Pop-ups can sometimes be an established restaurant that is briefly borrowed. Such was the case at Delilah's last summer, when Toronto chef Marc Thuet moved in and renamed it Conviction Kitchen while filming a reality-television series.
But they differ from underground restaurants, at least in Vancouver, in that they have health permits and are completely above-board. Food trucks don't count, because pop-ups have seats - even if they're just fold-up plastic chairs.
So why are these dining experiences popping up all over Vancouver, but not in Montreal or Toronto (at least not yet)?
"We're more adventuresome," says Eric Pateman, a food and beverage consultant and president of Edible BC, which, for the past three years, has hosted a dinner series that pops up in the Granville Island Market in its retail store after hours.
Part of the draw, says Mr. Pateman, is that pop-ups are often intimate and informal, offering guests a unique opportunity to interact with well-known chefs. "Whenever we announce a night with Vikram Vij, we usually have about 400 people - once it was 800 - vying for 10 sets of two tickets." (Tickets are sold by lottery and typically sell out six months in advance.)
Chefs like it too. "We did it for selfish reasons, says Taryn Wa, chef and founder of Savoury Chef Foods, a catering company that recently held four dinners with local food and beverage producers in the 560 art gallery lounge.
"We cater for, and to, clients all year. We thought it would be fun to play around and let our cooks be creative," Ms. Wa explained, as I popped another delectable bacon-chocolate truffle into my mouth at the dinner celebrating pork from Sloping Hill Farm and Granville Island Brewing special releases.
Brandon Thoradarson, the new chef at One Hundred Days, is creating some very good novelty bar food that includes duck confit pot pie and a crispy boar bacon grilled cheese sandwich.

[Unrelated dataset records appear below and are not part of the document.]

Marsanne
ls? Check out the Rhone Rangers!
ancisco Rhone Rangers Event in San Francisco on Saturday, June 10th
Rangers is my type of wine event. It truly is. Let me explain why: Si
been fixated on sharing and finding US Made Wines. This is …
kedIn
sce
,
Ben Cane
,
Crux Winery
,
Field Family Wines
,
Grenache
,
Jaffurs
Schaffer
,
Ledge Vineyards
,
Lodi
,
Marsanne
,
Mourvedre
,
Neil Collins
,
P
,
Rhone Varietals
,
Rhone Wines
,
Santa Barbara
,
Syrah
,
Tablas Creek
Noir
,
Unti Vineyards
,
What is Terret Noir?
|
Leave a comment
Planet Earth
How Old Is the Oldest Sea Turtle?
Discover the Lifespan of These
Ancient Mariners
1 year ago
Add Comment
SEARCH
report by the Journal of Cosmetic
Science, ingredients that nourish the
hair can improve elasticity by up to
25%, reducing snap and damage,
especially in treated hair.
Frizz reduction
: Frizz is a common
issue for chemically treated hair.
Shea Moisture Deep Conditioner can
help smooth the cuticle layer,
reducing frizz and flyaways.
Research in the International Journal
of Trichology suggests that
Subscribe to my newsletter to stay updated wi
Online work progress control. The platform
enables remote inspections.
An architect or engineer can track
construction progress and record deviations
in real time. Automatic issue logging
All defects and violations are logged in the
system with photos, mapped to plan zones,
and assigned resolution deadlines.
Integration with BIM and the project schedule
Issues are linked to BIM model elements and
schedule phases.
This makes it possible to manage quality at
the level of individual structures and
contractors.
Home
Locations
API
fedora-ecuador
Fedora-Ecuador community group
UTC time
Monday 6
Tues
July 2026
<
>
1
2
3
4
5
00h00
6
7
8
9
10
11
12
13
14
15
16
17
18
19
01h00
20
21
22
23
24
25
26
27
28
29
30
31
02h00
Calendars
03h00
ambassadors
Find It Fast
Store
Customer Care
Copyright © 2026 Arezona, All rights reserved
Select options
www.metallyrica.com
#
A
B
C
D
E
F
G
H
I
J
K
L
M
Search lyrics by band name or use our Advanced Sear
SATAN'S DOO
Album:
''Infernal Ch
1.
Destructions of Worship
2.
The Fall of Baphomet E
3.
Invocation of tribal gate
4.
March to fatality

But the space is more of a nightclub than a restaurant. And it's a contrived dive, at best. Can a restaurant really be considered edgy when the customers on a recent Thursday night included a group of pin-stripe-clad accountants slouched over a picnic table, working on their second $400 bottle of Patron tequila?
I guess you don't need street cred when you're this successful. And One Hundred Days has been so successful, it's about to pop its weasel.
"It was supposed to end on New Year's Eve," says Mr. Girges. "But now we're thinking of extending it to 145 or 160 days."
Special to The Globe and Mail
Correction: Peter Girges is a partner of One Hundred Days as well as general manager. An earlier version of this story was incorrect.